“Più erba se magna,
più bestie se diventa”.
Così mi dicono i miei amici romani quando a tavola, mentre
loro si godono un’amatriciana ben condita o una truculenta pajata, mi struggo
davanti a un piatto di tenere, gioviali puntarelle.
In effetti, vista la proverbiale passione dei romani doc per
la carne e in generale per le pietanze robuste e sostanziose, parrebbe un
paradosso che possano nutrire lo stesso amore per erbe, verdure e ortaggi.
Invece, andando a frugare tra antichi ricettari e colorite testimonianze
storiche, scopro che anche i vegetali hanno sempre avuto un posto d’onore sulle
tavole romane, forse proprio per bilanciare una dieta altrimenti eccessivamente
proteica. O forse, solo per temperare le papille gustative con sfumature più
delicate ma altrettanto sfiziose, rispetto ai toni più aggressivi di certi
intingoli carnivori normalmente consumati.

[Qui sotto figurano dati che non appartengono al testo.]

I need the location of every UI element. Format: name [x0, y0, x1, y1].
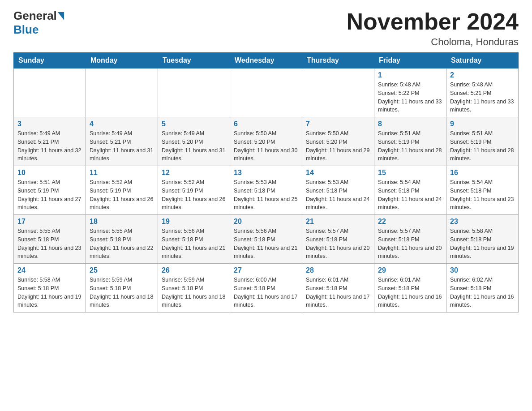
day-number: 24 [17, 266, 82, 274]
calendar-cell-w3-d5: 15Sunrise: 5:54 AMSunset: 5:18 PMDayligh… [374, 166, 446, 215]
calendar-cell-w4-d4: 21Sunrise: 5:57 AMSunset: 5:18 PMDayligh… [302, 215, 374, 264]
day-number: 13 [234, 169, 298, 177]
day-info: Sunrise: 6:01 AMSunset: 5:18 PMDaylight:… [378, 276, 442, 309]
day-number: 25 [90, 266, 154, 274]
day-number: 26 [162, 266, 226, 274]
day-number: 28 [306, 266, 370, 274]
day-info: Sunrise: 5:53 AMSunset: 5:18 PMDaylight:… [306, 178, 370, 212]
calendar-cell-w3-d2: 12Sunrise: 5:52 AMSunset: 5:19 PMDayligh… [158, 166, 230, 215]
calendar-week-5: 24Sunrise: 5:58 AMSunset: 5:18 PMDayligh… [14, 264, 519, 313]
day-info: Sunrise: 6:01 AMSunset: 5:18 PMDaylight:… [306, 276, 370, 309]
day-info: Sunrise: 5:48 AMSunset: 5:21 PMDaylight:… [450, 81, 515, 114]
page-header: General Blue November 2024 Choloma, Hond… [13, 9, 519, 48]
header-saturday: Saturday [446, 53, 519, 68]
calendar-cell-w2-d5: 8Sunrise: 5:51 AMSunset: 5:19 PMDaylight… [374, 117, 446, 166]
day-info: Sunrise: 5:52 AMSunset: 5:19 PMDaylight:… [90, 178, 154, 212]
day-number: 1 [378, 71, 442, 79]
day-info: Sunrise: 5:49 AMSunset: 5:21 PMDaylight:… [90, 129, 154, 163]
day-number: 21 [306, 218, 370, 226]
day-info: Sunrise: 5:50 AMSunset: 5:20 PMDaylight:… [306, 129, 370, 163]
day-info: Sunrise: 5:52 AMSunset: 5:19 PMDaylight:… [162, 178, 226, 212]
day-number: 10 [17, 169, 82, 177]
day-number: 2 [450, 71, 515, 79]
calendar-cell-w5-d1: 25Sunrise: 5:59 AMSunset: 5:18 PMDayligh… [86, 264, 158, 313]
calendar-cell-w2-d1: 4Sunrise: 5:49 AMSunset: 5:21 PMDaylight… [86, 117, 158, 166]
calendar-cell-w2-d6: 9Sunrise: 5:51 AMSunset: 5:19 PMDaylight… [446, 117, 519, 166]
calendar-cell-w1-d2 [158, 68, 230, 117]
calendar-cell-w1-d0 [14, 68, 86, 117]
logo-triangle-icon [58, 12, 64, 20]
day-info: Sunrise: 6:02 AMSunset: 5:18 PMDaylight:… [450, 276, 515, 309]
day-info: Sunrise: 5:55 AMSunset: 5:18 PMDaylight:… [17, 227, 82, 261]
calendar-body: 1Sunrise: 5:48 AMSunset: 5:22 PMDaylight… [14, 68, 519, 313]
calendar-cell-w2-d3: 6Sunrise: 5:50 AMSunset: 5:20 PMDaylight… [230, 117, 302, 166]
day-number: 23 [450, 218, 515, 226]
calendar-cell-w3-d3: 13Sunrise: 5:53 AMSunset: 5:18 PMDayligh… [230, 166, 302, 215]
calendar-cell-w3-d1: 11Sunrise: 5:52 AMSunset: 5:19 PMDayligh… [86, 166, 158, 215]
day-number: 8 [378, 120, 442, 128]
day-info: Sunrise: 5:55 AMSunset: 5:18 PMDaylight:… [90, 227, 154, 261]
day-number: 15 [378, 169, 442, 177]
day-info: Sunrise: 6:00 AMSunset: 5:18 PMDaylight:… [234, 276, 298, 309]
month-title: November 2024 [347, 9, 519, 34]
day-number: 3 [17, 120, 82, 128]
day-number: 12 [162, 169, 226, 177]
logo: General Blue [13, 9, 65, 37]
location-label: Choloma, Honduras [347, 36, 519, 48]
day-number: 18 [90, 218, 154, 226]
day-number: 29 [378, 266, 442, 274]
day-number: 11 [90, 169, 154, 177]
day-info: Sunrise: 5:59 AMSunset: 5:18 PMDaylight:… [90, 276, 154, 309]
calendar-cell-w1-d6: 2Sunrise: 5:48 AMSunset: 5:21 PMDaylight… [446, 68, 519, 117]
day-info: Sunrise: 5:49 AMSunset: 5:21 PMDaylight:… [17, 129, 82, 163]
calendar-cell-w2-d4: 7Sunrise: 5:50 AMSunset: 5:20 PMDaylight… [302, 117, 374, 166]
day-number: 9 [450, 120, 515, 128]
calendar-cell-w4-d1: 18Sunrise: 5:55 AMSunset: 5:18 PMDayligh… [86, 215, 158, 264]
day-info: Sunrise: 5:51 AMSunset: 5:19 PMDaylight:… [378, 129, 442, 163]
day-number: 27 [234, 266, 298, 274]
day-info: Sunrise: 5:51 AMSunset: 5:19 PMDaylight:… [450, 129, 515, 163]
day-number: 4 [90, 120, 154, 128]
header-wednesday: Wednesday [230, 53, 302, 68]
day-info: Sunrise: 5:50 AMSunset: 5:20 PMDaylight:… [234, 129, 298, 163]
day-info: Sunrise: 5:57 AMSunset: 5:18 PMDaylight:… [378, 227, 442, 261]
day-number: 14 [306, 169, 370, 177]
calendar-cell-w5-d5: 29Sunrise: 6:01 AMSunset: 5:18 PMDayligh… [374, 264, 446, 313]
calendar-cell-w2-d0: 3Sunrise: 5:49 AMSunset: 5:21 PMDaylight… [14, 117, 86, 166]
calendar-cell-w2-d2: 5Sunrise: 5:49 AMSunset: 5:20 PMDaylight… [158, 117, 230, 166]
day-info: Sunrise: 5:54 AMSunset: 5:18 PMDaylight:… [378, 178, 442, 212]
title-section: November 2024 Choloma, Honduras [347, 9, 519, 48]
calendar-cell-w3-d6: 16Sunrise: 5:54 AMSunset: 5:18 PMDayligh… [446, 166, 519, 215]
header-friday: Friday [374, 53, 446, 68]
calendar-week-2: 3Sunrise: 5:49 AMSunset: 5:21 PMDaylight… [14, 117, 519, 166]
calendar-table: Sunday Monday Tuesday Wednesday Thursday… [13, 52, 519, 313]
day-info: Sunrise: 5:58 AMSunset: 5:18 PMDaylight:… [17, 276, 82, 309]
calendar-cell-w1-d3 [230, 68, 302, 117]
logo-blue-text: Blue [13, 23, 39, 36]
day-number: 19 [162, 218, 226, 226]
day-number: 16 [450, 169, 515, 177]
calendar-cell-w5-d2: 26Sunrise: 5:59 AMSunset: 5:18 PMDayligh… [158, 264, 230, 313]
calendar-cell-w3-d0: 10Sunrise: 5:51 AMSunset: 5:19 PMDayligh… [14, 166, 86, 215]
calendar-week-1: 1Sunrise: 5:48 AMSunset: 5:22 PMDaylight… [14, 68, 519, 117]
day-number: 30 [450, 266, 515, 274]
calendar-cell-w4-d2: 19Sunrise: 5:56 AMSunset: 5:18 PMDayligh… [158, 215, 230, 264]
day-info: Sunrise: 5:53 AMSunset: 5:18 PMDaylight:… [234, 178, 298, 212]
day-number: 6 [234, 120, 298, 128]
day-info: Sunrise: 5:59 AMSunset: 5:18 PMDaylight:… [162, 276, 226, 309]
day-info: Sunrise: 5:49 AMSunset: 5:20 PMDaylight:… [162, 129, 226, 163]
day-info: Sunrise: 5:58 AMSunset: 5:18 PMDaylight:… [450, 227, 515, 261]
calendar-cell-w5-d0: 24Sunrise: 5:58 AMSunset: 5:18 PMDayligh… [14, 264, 86, 313]
calendar-cell-w1-d5: 1Sunrise: 5:48 AMSunset: 5:22 PMDaylight… [374, 68, 446, 117]
day-number: 7 [306, 120, 370, 128]
header-sunday: Sunday [14, 53, 86, 68]
calendar-cell-w5-d3: 27Sunrise: 6:00 AMSunset: 5:18 PMDayligh… [230, 264, 302, 313]
day-number: 22 [378, 218, 442, 226]
day-info: Sunrise: 5:48 AMSunset: 5:22 PMDaylight:… [378, 81, 442, 114]
header-thursday: Thursday [302, 53, 374, 68]
calendar-cell-w5-d4: 28Sunrise: 6:01 AMSunset: 5:18 PMDayligh… [302, 264, 374, 313]
calendar-cell-w4-d3: 20Sunrise: 5:56 AMSunset: 5:18 PMDayligh… [230, 215, 302, 264]
day-info: Sunrise: 5:54 AMSunset: 5:18 PMDaylight:… [450, 178, 515, 212]
logo-general-text: General [13, 9, 57, 23]
calendar-cell-w4-d0: 17Sunrise: 5:55 AMSunset: 5:18 PMDayligh… [14, 215, 86, 264]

Aldo Fabrizi, per esempio, paladino della cucina romana,
amava le erbe, al punto da esprimere un bizzarro desiderio: che ai suoi funerali,
oltre ai soliti fiori, venissero profusi anche tanti fiori di zucca…allegri,
solari, gioiosi! Se ciò sia poi accaduto non si sa, ma si sa che l’attore si
dilettava con guizzo estroso in cucina e non mancava mai di aggiungere erbe
aromatiche e verdure a ogni suo piatto.
Non credo, tuttavia, che i romani, amici miei, impieghino le
erbe in cucina in virtù dei loro effetti medicamentosi, sò troppo golosi loro!
Quindi dev’esserci del buono riconosciuto anche in tutte quelle verdure che,
dall’Ottocento a oggi, arricchiscono i primi piatti e i secondi di carne della
cucina romanesca. Gli antichi orti romani sono leggendari tanto quanto certe
ricette: cicoria, spinaci, fave, fagiolini, zucchini, broccoletti, carciofi,
cavolfiore, melanzane, peperoni, invidia, asparagi, la lattuga romana
crescevano tutt’attorno la città con un’abbondanza divina e, insieme a erbe e
fiori, ammantavano di colore tutta l’area del Foro romano, accanto al convento
di S. Adriano. Pare che il primo forte stimolo a impiegare ortaggi in cucina
derivi dall’antica Roma: nel I sec. d.C. un certo Antonio Musa, medico, divenne
famoso per aver restituito la salute all’imperatore Ottaviano Augusto
semplicemente prescrivendogli dosi massicce di lattuga da consumare ogni sera.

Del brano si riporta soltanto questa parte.